Cornbread, Kool-Aid and ribs: Students fire back at NYU’s racist themed dinner

‘In 2018, there is no excuse for intentional and deliberate disrespect’

In a failed attempt to celebrate Black History Month, NYU dining hosted a "themed" dinner that was met with extreme backlash. The menu in question consisted of "ribs, collard greens, cornbread, smashed yams and macaroni and cheese" with "Red Kool-Aid and watermelon flavored water."

Many students were alerted to Downstein dining hall's menu through a Twitter post by NYU student Kayla Eubanks:

Appalled and furious by this act of complete ignorance on behalf of the University, NYU CAS sophomore Nia Harris emailed NYU dining and University deans to confront this choice to stereotype black culture. Here is an extract from this email:

Obviously the negative racial connotations and history of Koolaid and watermelon is why I took it upon myself to write today. Not only was this racially insensitive, this was just ignorant. In 2018, there is no excuse for intentional and deliberate disrespect…If you would like to learn how to celebrate Black history and culture during this month, you can ask black students instead of patronizing us with Koolaid, watermelon, and ribs."

The Tab reached out to Nia Harris to ask what she thought she could have been done to prevent this from happening and her thoughts on the apology issued by President Hamilton concerning the event.

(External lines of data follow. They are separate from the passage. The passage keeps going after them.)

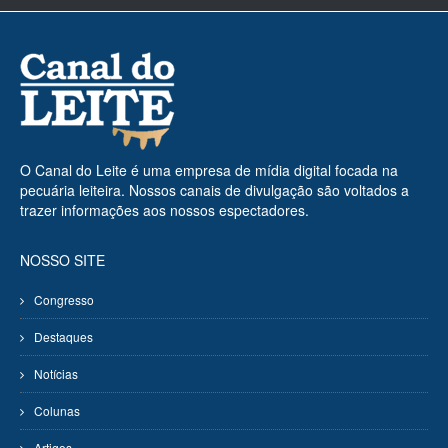
O Canal do Leite é uma empresa de mídia digital focada na
pecuária leiteira. Nossos canais de divulgação são voltados a
trazer informações aos nossos espectadores.
NOSSO SITE
Congresso
Destaques
Notícias
Colunas
Artigos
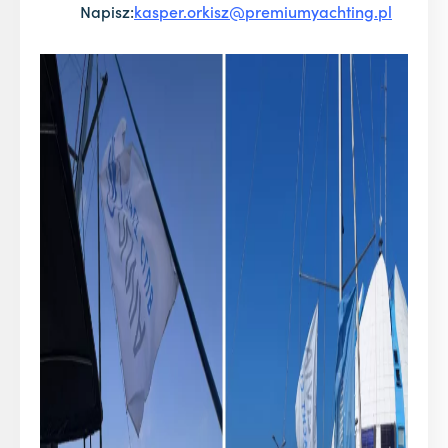
Napisz:
kasper.orkisz@premiumyachting.pl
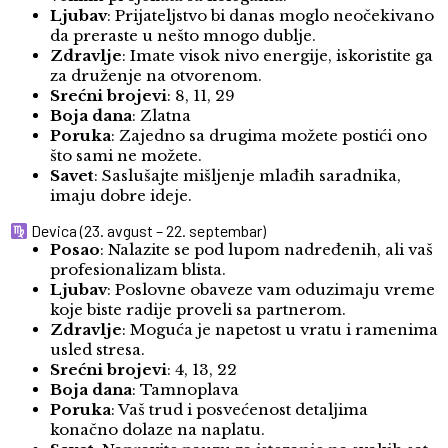
Ljubav
: Prijateljstvo bi danas moglo neočekivano
da preraste u nešto mnogo dublje.
Zdravlje
: Imate visok nivo energije, iskoristite ga
za druženje na otvorenom.
Srećni brojevi
: 8, 11, 29
Boja dana
: Zlatna
Poruka
: Zajedno sa drugima možete postići ono
što sami ne možete.
Savet
: Saslušajte mišljenje mlađih saradnika,
imaju dobre ideje.
Devica (23. avgust – 22. septembar)
Posao
: Nalazite se pod lupom nadređenih, ali vaš
profesionalizam blista.
Ljubav
: Poslovne obaveze vam oduzimaju vreme
koje biste radije proveli sa partnerom.
Zdravlje
: Moguća je napetost u vratu i ramenima
usled stresa.
Srećni brojevi
: 4, 13, 22
Boja dana
: Tamnoplava
Poruka
: Vaš trud i posvećenost detaljima
konačno dolaze na naplatu.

Image may contain: Document, Text, Letter

President Hamilton issued an apology and statement yesterday

"I thought the apology came in a timely manner and we now know that our President stands with us," Nia said.

Black students at NYU matter, Nia said, and it's important that President Hamilton affirmed that.

"Now that I've been in fuller meetings and have a fuller picture of what happen I genuinely think this all could have been prevented by sensitivity training, a more diverse management team, and just thinking overall because this was a careless mistake," Nia said.

Aramark – the company that organizes and provides the dining services at NYU – has fired the two employees responsible for this decision. The company claimed that these employees violated the standard of consulting existing student advisory boards and cultural groups before planning a menu such as this.